1) Yes. And worst case is that you may lose 1 message, but you may have
more than one duplicates per partition since the commit thread will call
CommitOffset periodically.
2). I think locking is also fine, since it will just lift the thread
waiting on the lock, which is better than spin-lock since that still takes
CPU.
Guozhang
On Thu, Nov 21, 2013 at 4:55 PM, Edward Capriolo <edlinuxg...@gmail.com>wrote:
> You likely need to use a custom offset solution if you plan on committing
> every message. With many partitions this puts a large burden on Zookeeper,
> you end up needing to roll over your zk transaction logs fast as well or
> rist filling up disk
>
>
> On Thu, Nov 21, 2013 at 6:20 PM, Guozhang Wang <wangg...@gmail.com> wrote:
>
> > Hello Imran,
> >
> > The offset will only be updated when the next() function is called:
> >
> > override def next(): MessageAndMetadata[K, V] = {
> > ...
> > *currentTopicInfo.resetConsumeOffset(consumedOffset)*
> > ...
> > item
> > }
> >
> > instead of in makeNext(), which will just update consumedOffset, but that
> > is not the value that will be committed using the commitOffset call. So
> as
> > long as you turn of auto commit and only call commitOffset after the
> > process(msg) call, not after the
> >
> > b = iter.next()
> >
> > is called, at-least-once is guaranteed.
> >
> > Does that make sense?
> >
> > Guozhang
> >
> >
> > On Thu, Nov 21, 2013 at 2:14 PM, Imran Rashid <im...@therashids.com>
> > wrote:
> >
> > > sorry to keep bugging the list, but I feel like I am either missing
> > > something important, or I'm finding something wrong w/ the standard
> > > consumer api, (or maybe just the docs need some clarification).
> > >
> > > I started to think that I should probably just accept at least once
> > > semantics ... but I eventually realized that I'm not even sure we
> > > really get an at least once guarantee. I think it really might be
> > > zero-or-more. Or rather, messages will get pulled off the kafka queue
> > > at least once. but that doesn't mean your app will actually *process*
> > > those messages at least once -- there might be messages it never
> > > processes.
> > >
> > > Consider a really basic reader of a kafka queue:
> > >
> > > while(it.hasNext()){
> > > val msg = it.next()
> > > doSomething(msg)
> > > }
> > >
> > > the question is, do I have any guarantees on how many times
> > > doSomething() is called on everything in the queue? I think the
> > > "guarantee" is:
> > > 1) most messages will get processed excatly once
> > > 2) around a restart, a chunk of msgs will get processed at least once,
> > > but probably more than once
> > > 3) around a restart, it is possible that one message will get
> > > processed ZERO times
> > >
> > > (1) & (2) are probably clear, so lemme explain how I think (3) could
> > > happen. Lets imagine messages a,b,c,... and two threads, one reading
> > > from the stream, and one thread that periodically commits the offsets.
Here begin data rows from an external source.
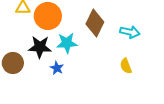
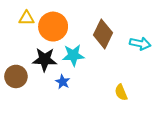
yellow semicircle: (126, 66) -> (121, 92), moved

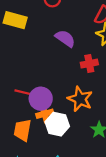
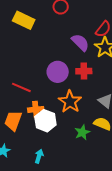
purple semicircle: (65, 38) -> (80, 42), moved
purple circle: (41, 99) -> (58, 72), moved

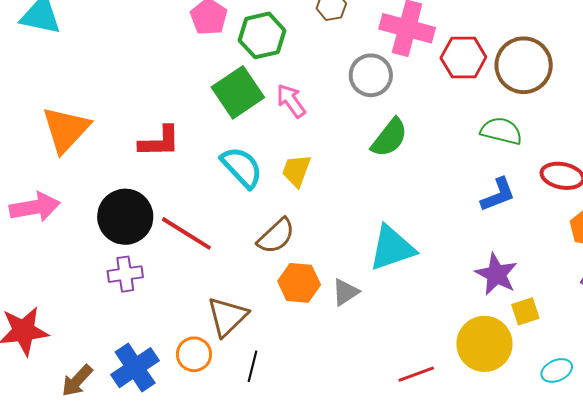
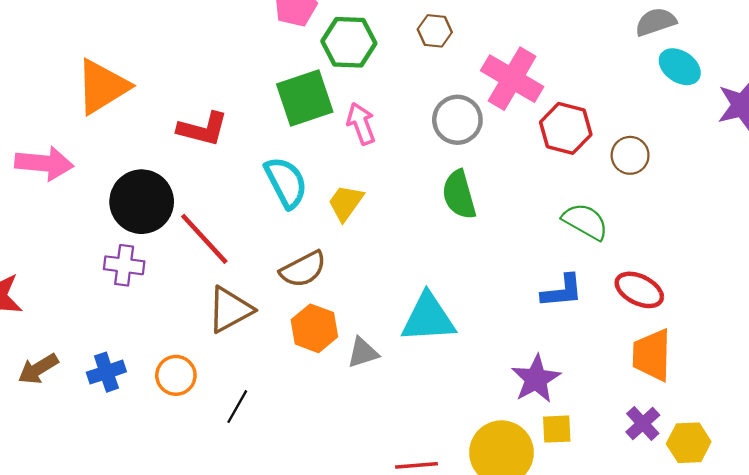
brown circle: (524, 65) -> (630, 155), size x0.6
green semicircle: (389, 138) -> (459, 195), turned 111
brown triangle: (227, 317) -> (230, 310), moved
blue cross: (135, 368) -> (106, 372), size x0.7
> > > Imagine this sequence of events:
> > >
> > >
> > > ==Reader==
> > > -initializes w/ offset pointing to "a"
> > >
> > > -hasNext()
> > > ---> makeNext() will read "a"
> > > and update the local offset to "b"
> > >
> > > -msg = "a"
> > >
> > > -doSomething("a")
> > >
> > > -hasNext()
> > > ----> makeNext() will read "b"
> > > and update the local offset "c"
> > >
> > > ==Commiter==
> > >
> > > -commitOffsets stores the current offset as "c"
> > >
> > >
> > >
> > > =====PROCESS DIES=====
> > > ===== RESTARTS =====
> > >
> > > ==Reader==
> > > -initializes w/ offset pointing to "c"
> > >
> > > -hasNext()
> > > --> makeNext() will read "c"
> > > and update local offset to "d"
> > > -msg = "c"
> > > -doSomething("c")
> > > ...
> > >
> > >
> > >
> > > note that in this scenario, doSomething("b") was never called.
> > > Probably for a lot of applications this doesn't matter. But seems
> > > like it this could be terrible for some apps. I can't think of any
> > > way of preventing it from user code. unless, maybe when the offsets
> > > get committed, it is always *before* the last thing read? eg., in my
> > > example, it would store the next offset as "b" or earlier?
> > >
> > > Is there a flaw in my logic? Do committed offsets always "undershoot"
> > > to prevent this?
> > >
> > > thanks,
> > > Imran
> > >
> >
> >
> >
> > --
> > -- Guozhang
> >
>
--
-- Guozhang